Energym Google Cloud API

In this project, an API based on RESTfull API for gcloud has been designed and developed in order to use Google Cloud infrastructure directly writing experiments definition ir our personal computer.

Let’s see a detailed explanation of the diagram above.

Executing API

Our objective is defining a set of experiments in order to execute them in a Google Cloud remote container each one. For this, cloud_manager.py has been created in repository root. This file must be used in our local computer:

import argparse
from time import sleep
from pprint import pprint
import energym.utils.gcloud as gcloud

parser = argparse.ArgumentParser(
    description='Process for run experiments in Google Cloud')
parser.add_argument(
    '--project_id',
    '-id',
    type=str,
    dest='project',
    help='Your Google Cloud project ID.')
parser.add_argument(
    '--zone',
    '-zo',
    type=str,
    default='europe-west1-b',
    dest='zone',
    help='service Engine zone to deploy to.')
parser.add_argument(
    '--template_name',
    '-tem',
    type=str,
    default='energym-template',
    dest='template_name',
    help='Name of template previously created in gcloud account to generate VM copies.')
parser.add_argument(
    '--group_name',
    '-group',
    type=str,
    default='energym-group',
    dest='group_name',
    help='Name of instance group(MIG) will be created during experimentation.')
parser.add_argument(
    '--experiment_commands',
    '-cmds',
    default=['python3 ./algorithm/DQN.py -env Eplus-demo-v1 -ep 1 -'],
    nargs='+',
    dest='commands',
    help='list of commands for DRL_battery.py you want to execute remotely.')

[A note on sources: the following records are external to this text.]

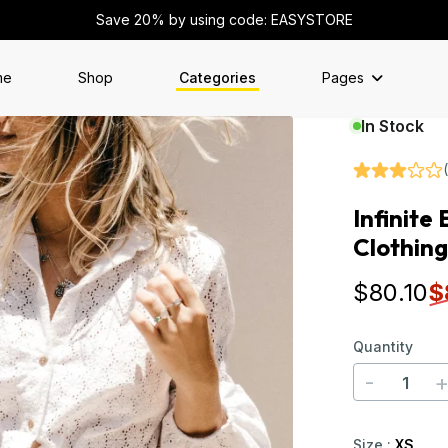
Save 20% by using code: EASYSTORE
me
Shop
Categories
Pages
In Stock
Infinite
Clothing
$
80
.10
$
Quantity
-
Size
:
XS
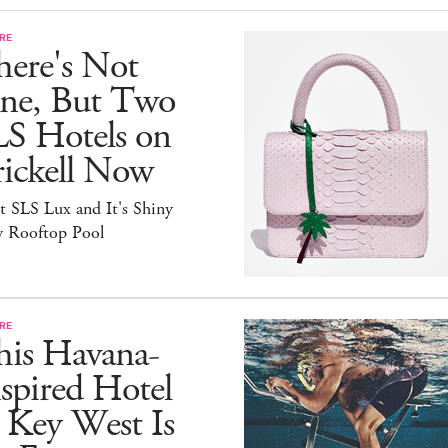
RE
here's Not
ne, But Two
LS Hotels on
rickell Now
t SLS Lux and It's Shiny
 Rooftop Pool
RE
his Havana-
spired Hotel
 Key West Is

args = parser.parse_args()

print('Init Google cloud service API...')
service = gcloud.init_gcloud_service()

# Create instance group
n_experiments = len(args.commands)
print('Creating instance group(MIG) for experiments ({} instances)...'.format(
    n_experiments))
response = gcloud.create_instance_group(
    service=service,
    project=args.project,
    zone=args.zone,
    size=n_experiments,
    template_name=args.template_name,
    group_name=args.group_name)
pprint(response)

# Wait for the machines to be fully created.
print(
    '{0} status is {1}.'.format(
        response['operationType'],
        response['status']))
if response['status'] != 'DONE':
    response = gcloud.wait_for_operation(
        service,
        args.project,
        args.zone,
        operation=response['id'],
        operation_type=response['operationType'])
pprint(response)
print('MIG created.')

# List VM names
print('Looking for instance names... (waiting for they are visible too)')
# Sometimes, although instance group insert status is DONE, isn't visible
# for API yet. Hence, we have to wait for with a loop...
instances = []
while len(instances) < n_experiments:
    instances = gcloud.list_instances(
        service=service,
        project=args.project,
        zone=args.zone,
        base_instances_names=args.group_name)
    sleep(3)
print(instances)
# Number of machines should be the same than commands

# Execute a comand in every container inner VM
print('Sending commands to every container VM... (waiting for container inner VM is ready too)')
for i, instance in enumerate(instances):
    container_id = None
    # Obtain container id inner VM
    while not container_id:
        container_id = gcloud.get_container_id(instance_name=instance)
        sleep(5)
    # Execute command in container
    gcloud.execute_remote_command_instance(
        container_id=container_id,
        instance_name=instance,
        experiment_command=args.commands[i])
    print(
        'command {} has been sent to instance {}(container: {}).'.format(
            args.commands[i],
            instance,
            container_id))

print('All VM\'s are working correctly, see Google Cloud Platform Console.')
# Close VM when finished with google cloud alerts?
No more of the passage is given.